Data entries
▶
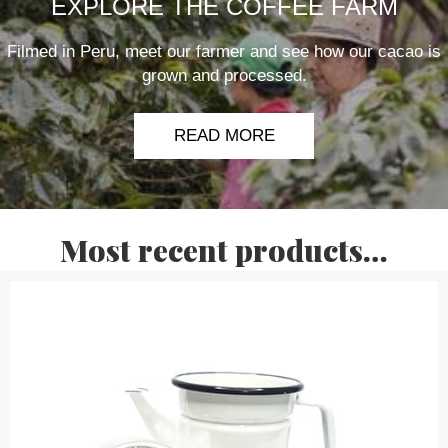
EXPLORE THE COFFEE FARM
Filmed in Peru, meet our farmer and see how our cacao is
grown and processed.
READ MORE
Most recent products…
◀
> [Exercise]: Set down every line above exactly, pictures excluded.

> [Solution for this exercise]:
EXPLORE THE COFFEE FARM
Filmed in Peru, meet our farmer and see how our cacao is
grown and processed.
READ MORE
Most recent products…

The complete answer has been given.